The stakes are high, as the journal *JAMA* reported in 2015 that around 17 percent of people who contract a stomach bug abroad may go on to develop irritable bowel syndrome. This occurs because the infection can damage the gut lining and disrupt the microbial community, leaving some people with persistent low-level inflammation and heightened sensitivity. Prevention is far superior to cure, so stick to the basics: wash your hands before eating and prioritize cooked foods or fruit you have peeled yourself. Be extra cautious with raw salads, ice, and fresh juices, as the fruit may have been washed in local tap water. In sit-down restaurants with good hygiene, a fresh salad is generally low risk since kitchen staff often use filtered water. Save your heightened caution for buffets and street stalls where food sits out in the heat, allowing bacteria to multiply rapidly. If symptoms persist beyond a few days, pack oral rehydration sachets from a pharmacy to replace the essential electrolytes lost during diarrhoea. Avoid standard electrolyte drinks that are often just flavored sugar water; if you must make your own, dissolve six level teaspoons of sugar and half a teaspoon of salt in a litre of clean water, and add a banana or eat one alongside it for potassium. Most tummy bugs will clear up on their own within a few days.

If you develop a fever, notice blood in your stool, or if symptoms persist beyond a week, consult a pharmacist or GP immediately.

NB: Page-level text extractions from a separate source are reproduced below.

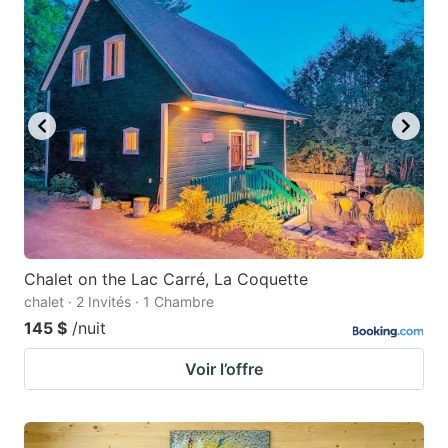
Chalet on the Lac Carré, La Coquette
chalet · 2 Invités · 1 Chambre
145 $
/nuit
Voir l’offre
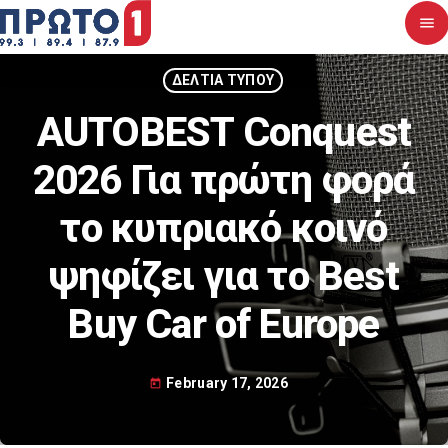
menu
close
ΔΕΛΤΙΑ ΤΥΠΟΥ
AUTOBEST Conquest
Αρχική
2026 Για πρώτη φορά
Σχετικά με εμάς
το κυπριακό κοινό
Νέα
ψηφίζει για το Best
Διαγωνισμοί
Buy Car of Europe
Επικοινωνία
February 17, 2026
today
Upcoming shows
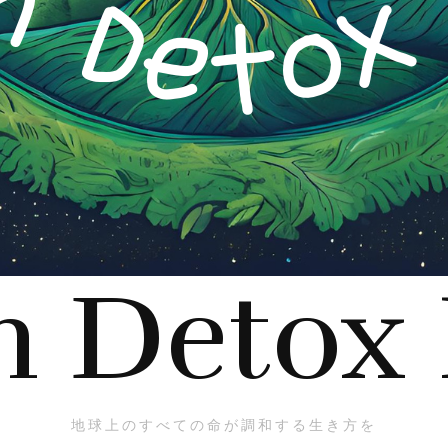
h Detox
地球上のすべての命が調和する生き方を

Recovery from a gut infection can temporarily alter your ability to digest certain foods, particularly dairy products. The infection damages the small intestine lining, reducing lactose absorption for a few weeks at most.

Rich and fatty foods may also prove difficult to handle during this recovery period. While travelers often fear stomach bugs abroad, many actually experience the opposite digestive problem.

Dr. Emily Leeming notes that altering your diet can shift your gut microbiome mix within just three to four days. She advises extreme caution regarding buffets, street stalls, and any food left out in the heat.

Passengers frequently feel bloated and sluggish from the moment they land until they reach home. Cabin pressure drops cause gut gas to expand, creating a sensation of fullness that usually eases shortly after landing.

Your digestive system operates in rhythm with your body clock, producing acid and enzymes according to usual meal times. Eating outside these schedules leaves your gut unprepared to process incoming food effectively.

To minimize this issue, switch your watch to the destination time immediately upon departure and eat only at local mealtimes. This helps align your gut with the new time zone much faster.

Fiber intake often drops quietly even when eating well on holiday. Grilled fish and a simple seaside salad sound healthy but lack the fiber needed to keep food moving through your gut.

Consuming two kiwi fruits daily offers an easy fix, according to a 2023 study in the American Journal of Gastroenterology. These fruits are high in fiber and contain actinidin, an enzyme that aids movement through the digestive tract.

A simpler option involves traveling with psyllium powder derived from the Plantago ovata plant seeds. Most pharmacies stock it without a prescription, though those with existing gut conditions should consult a doctor first.

Stir a teaspoon into a full glass of water and drink it once daily after a meal, building up to twice a day if necessary. Ensure you drink plenty of water throughout the day, as psyllium requires fluid to function properly.

If you regularly struggle with constipation on holiday, consider taking psyllium about a week before you depart. Do not wait until things slow down to address the issue.

Best wishes for a happy and healthy holiday ahead.